TikTok Spied on Forbes Journalists

Emily Baker-White, reporting for Forbes:

An internal investigation by ByteDance, the parent company of
video-sharing platform TikTok, found that employees tracked
multiple journalists covering the company, improperly gaining
access to their IP addresses and user data in an attempt to
identify whether they had been in the same locales as ByteDance
employees.

According to materials reviewed by Forbes, ByteDance tracked
multiple Forbes journalists as part of this covert surveillance
campaign, which was designed to unearth the source of leaks inside
the company following a drumbeat of stories
exposing the company’s ongoing links to China. As a
result of the investigation into the surveillance tactics,
ByteDance fired Chris Lepitak, its chief internal auditor who led
the team responsible for them.
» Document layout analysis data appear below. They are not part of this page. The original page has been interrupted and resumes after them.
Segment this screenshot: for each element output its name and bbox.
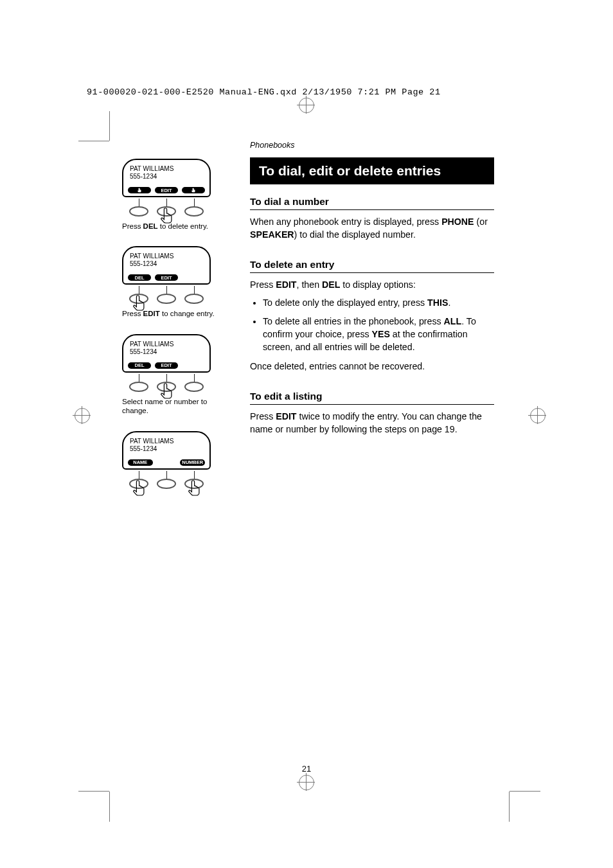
phone-button-center (157, 479, 176, 489)
softkey-right (182, 187, 205, 193)
bullet-list: To delete only the displayed entry, pres… (250, 296, 494, 353)
phone-button-right (184, 294, 204, 304)
body-text: Press EDIT, then DEL to display options: (250, 278, 494, 291)
hand-pointer-icon (137, 188, 142, 193)
crop-mark-icon (78, 141, 109, 141)
phone-button-left (129, 382, 148, 392)
header-text: 91-000020-021-000-E2520 Manual-ENG.qxd 2… (87, 87, 440, 97)
registration-mark-icon (528, 406, 546, 424)
page-number: 21 (0, 764, 613, 774)
hand-pointer-icon (187, 479, 202, 498)
hand-pointer-icon (159, 382, 175, 401)
crop-mark-icon (109, 111, 110, 141)
diagram-delete-entry: PAT WILLIAMS 555-1234 DEL EDIT Press EDI… (122, 246, 231, 318)
section-heading-delete: To delete an entry (250, 259, 494, 273)
phone-button-center (157, 294, 176, 304)
phone-screen: PAT WILLIAMS 555-1234 DEL EDIT (122, 334, 211, 373)
crop-mark-icon (509, 792, 510, 822)
softkey-edit: EDIT (155, 362, 178, 369)
diagram-caption: Press DEL to delete entry. (122, 222, 231, 231)
screen-name: PAT WILLIAMS (130, 341, 203, 348)
phone-screen: PAT WILLIAMS 555-1234 DEL EDIT (122, 246, 211, 285)
phone-screen: PAT WILLIAMS 555-1234 NAME NUMBER (122, 431, 211, 470)
softkey-name: NAME (128, 459, 153, 466)
print-header: 91-000020-021-000-E2520 Manual-ENG.qxd 2… (87, 87, 440, 97)
text-column: Phonebooks To dial, edit or delete entri… (250, 141, 494, 441)
hand-pointer-icon (191, 188, 196, 193)
breadcrumb: Phonebooks (250, 141, 494, 150)
softkey-left (128, 187, 151, 193)
phone-screen: PAT WILLIAMS 555-1234 EDIT (122, 159, 211, 197)
phone-button-center (157, 206, 176, 217)
crop-mark-icon (78, 791, 109, 792)
hand-pointer-icon (159, 206, 175, 226)
softkey-edit: EDIT (155, 274, 178, 281)
diagram-select-name-number: PAT WILLIAMS 555-1234 NAME NUMBER (122, 431, 231, 489)
phone-button-left (129, 479, 148, 489)
illustration-column: PAT WILLIAMS 555-1234 EDIT Press DEL to … (122, 159, 231, 504)
registration-mark-icon (297, 773, 315, 791)
crop-mark-icon (109, 792, 110, 822)
screen-name: PAT WILLIAMS (130, 252, 203, 260)
screen-number: 555-1234 (130, 173, 203, 181)
page-title: To dial, edit or delete entries (250, 157, 494, 184)
diagram-change-entry: PAT WILLIAMS 555-1234 DEL EDIT Select na… (122, 334, 231, 416)
diagram-edit-entry: PAT WILLIAMS 555-1234 EDIT Press DEL to … (122, 159, 231, 231)
registration-mark-icon (297, 96, 315, 114)
screen-name: PAT WILLIAMS (130, 165, 203, 173)
softkey-number: NUMBER (180, 459, 205, 466)
phone-button-center (157, 382, 176, 392)
phone-button-right (184, 479, 204, 489)
phone-button-right (184, 382, 204, 392)
screen-number: 555-1234 (130, 445, 203, 453)
screen-number: 555-1234 (130, 260, 203, 268)
screen-name: PAT WILLIAMS (130, 438, 203, 445)
registration-mark-icon (73, 406, 91, 424)
body-text: Once deleted, entries cannot be recovere… (250, 360, 494, 373)
softkey-del: DEL (128, 362, 151, 369)
body-text: Press EDIT twice to modify the entry. Yo… (250, 410, 494, 436)
phone-button-left (129, 206, 148, 217)
softkey-del: DEL (128, 274, 151, 281)
hand-pointer-icon (132, 479, 147, 498)
crop-mark-icon (510, 791, 540, 792)
list-item: To delete only the displayed entry, pres… (263, 296, 494, 309)
section-heading-dial: To dial a number (250, 196, 494, 210)
body-text: When any phonebook entry is displayed, p… (250, 215, 494, 241)
hand-pointer-icon (132, 294, 147, 313)
phone-button-left (129, 294, 148, 304)
softkey-center: EDIT (155, 187, 178, 193)
section-heading-edit: To edit a listing (250, 391, 494, 405)
screen-number: 555-1234 (130, 348, 203, 356)
list-item: To delete all entries in the phonebook, … (263, 315, 494, 353)
diagram-caption: Select name or number to change. (122, 397, 231, 416)
phone-button-right (184, 206, 204, 217)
The China-based executive Song Ye,
who Lepitak reported to and who reports directly to ByteDance CEO
Rubo Liang, resigned. […]

Forbes first reported the surveillance tactics, which were
overseen by a China-based team at ByteDance, in October. Asked for
comment on that story, ByteDance and TikTok did not deny the
surveillance
, but took to Twitter after the story was
published to say that “TikTok has never been used to ‘target’ any
members of the U.S. government, activists, public figures or
journalists,” and that “TikTok could not monitor U.S. users in the
way the article suggested.” In the internal email, Liang
acknowledged that TikTok had been used in exactly this way, as
Forbes had reported.

I feel like I’m shouting into the void on this issue, but I will reiterate that Chinese-owned internet services should be banned in the United States, and TikTok exemplifies why. Just ban it.